- [BRIEF] When the line containing "Find all instances of <item>aorta</item>." is found in the data below, give it again along with every later line, exactly; drop the pictures.

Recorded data
• • • • •

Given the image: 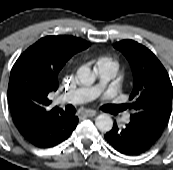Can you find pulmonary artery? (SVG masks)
Returning a JSON list of instances; mask_svg holds the SVG:
<instances>
[{"instance_id":"e3ab8cb5","label":"pulmonary artery","mask_w":173,"mask_h":170,"mask_svg":"<svg viewBox=\"0 0 173 170\" xmlns=\"http://www.w3.org/2000/svg\"><path fill=\"white\" fill-rule=\"evenodd\" d=\"M95 70L98 79L96 84L69 91L62 95V100L72 104H81L98 97L108 83L114 78L116 71L113 67L101 62L97 63ZM127 120V116L123 118V121L126 122Z\"/></svg>"}]
</instances>
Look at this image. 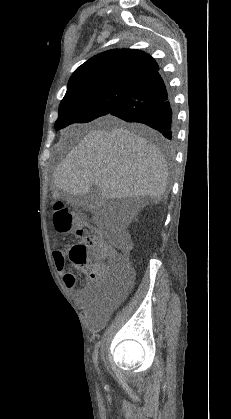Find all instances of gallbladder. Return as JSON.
<instances>
[{"mask_svg":"<svg viewBox=\"0 0 231 419\" xmlns=\"http://www.w3.org/2000/svg\"><path fill=\"white\" fill-rule=\"evenodd\" d=\"M63 198L75 206H92L95 205L98 200H100L98 188H93L87 195L79 197L65 193Z\"/></svg>","mask_w":231,"mask_h":419,"instance_id":"bac80fb5","label":"gallbladder"}]
</instances>
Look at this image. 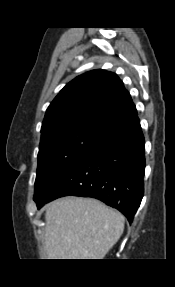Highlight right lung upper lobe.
Returning <instances> with one entry per match:
<instances>
[{
  "label": "right lung upper lobe",
  "mask_w": 175,
  "mask_h": 287,
  "mask_svg": "<svg viewBox=\"0 0 175 287\" xmlns=\"http://www.w3.org/2000/svg\"><path fill=\"white\" fill-rule=\"evenodd\" d=\"M137 114L129 92L118 76L92 70L69 82L49 105L42 134L59 126L101 122L117 125Z\"/></svg>",
  "instance_id": "obj_1"
}]
</instances>
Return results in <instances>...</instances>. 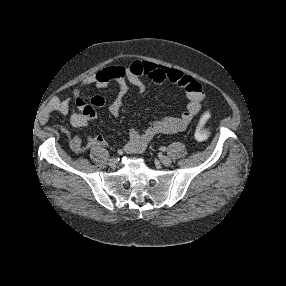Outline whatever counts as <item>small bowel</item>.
<instances>
[{
    "instance_id": "obj_1",
    "label": "small bowel",
    "mask_w": 286,
    "mask_h": 286,
    "mask_svg": "<svg viewBox=\"0 0 286 286\" xmlns=\"http://www.w3.org/2000/svg\"><path fill=\"white\" fill-rule=\"evenodd\" d=\"M143 77H148L155 83H172L184 89L187 97L185 110L179 116H164L152 121L143 131L132 129L124 146V151L129 154L140 153L145 150L149 142L159 134H173L183 131L191 121L200 114L201 102L204 98L202 86L192 77L177 69L158 67L150 62L135 61L130 65H116L88 76L80 86L72 92L71 99H54L49 106V113L60 115L71 114V125L84 127L97 118L96 108L103 107L105 100L96 95L91 99V104L86 103L80 96L81 90L87 85L104 88L109 83L118 85V93L108 106V112L116 117L120 114L123 100L129 90V84L139 91L146 88ZM66 135L67 144L72 152L81 154L87 147L106 145L105 138L100 134L81 138L72 136L67 130L61 128Z\"/></svg>"
}]
</instances>
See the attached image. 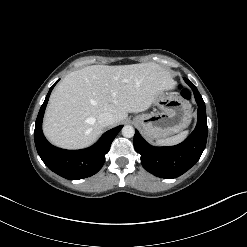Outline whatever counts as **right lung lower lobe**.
<instances>
[{"mask_svg": "<svg viewBox=\"0 0 247 247\" xmlns=\"http://www.w3.org/2000/svg\"><path fill=\"white\" fill-rule=\"evenodd\" d=\"M55 84L50 88L36 119L34 140L37 152L50 170L66 179L75 180L92 176L103 166L105 154L109 151L112 141L123 126L107 131L96 144L86 149L64 150L52 146L43 135L42 119Z\"/></svg>", "mask_w": 247, "mask_h": 247, "instance_id": "right-lung-lower-lobe-1", "label": "right lung lower lobe"}]
</instances>
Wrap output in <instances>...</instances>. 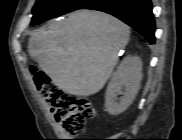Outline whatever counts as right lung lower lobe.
<instances>
[{
	"mask_svg": "<svg viewBox=\"0 0 182 140\" xmlns=\"http://www.w3.org/2000/svg\"><path fill=\"white\" fill-rule=\"evenodd\" d=\"M79 9L109 13L133 27L150 44L155 43V21L151 0H89Z\"/></svg>",
	"mask_w": 182,
	"mask_h": 140,
	"instance_id": "98d812e1",
	"label": "right lung lower lobe"
}]
</instances>
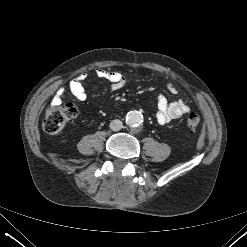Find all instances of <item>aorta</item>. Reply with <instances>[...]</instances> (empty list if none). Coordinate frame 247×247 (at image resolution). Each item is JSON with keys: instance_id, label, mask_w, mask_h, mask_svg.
<instances>
[{"instance_id": "762f6f07", "label": "aorta", "mask_w": 247, "mask_h": 247, "mask_svg": "<svg viewBox=\"0 0 247 247\" xmlns=\"http://www.w3.org/2000/svg\"><path fill=\"white\" fill-rule=\"evenodd\" d=\"M143 122V116L141 112L133 110L129 111L126 115V123L131 127H138Z\"/></svg>"}]
</instances>
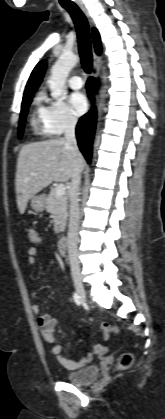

• • • • •

- [WRITTEN RESPONSE]
Find all instances of <item>aorta</item>. Reply with <instances>[...]</instances> (empty list if none). Coordinate frame 247×247 (at image resolution). Each item is JSON with keys: instance_id, label, mask_w, mask_h, mask_svg.
<instances>
[{"instance_id": "762f6f07", "label": "aorta", "mask_w": 247, "mask_h": 247, "mask_svg": "<svg viewBox=\"0 0 247 247\" xmlns=\"http://www.w3.org/2000/svg\"><path fill=\"white\" fill-rule=\"evenodd\" d=\"M143 122V116L141 112L133 110L129 111L126 115V123L131 127H138Z\"/></svg>"}]
</instances>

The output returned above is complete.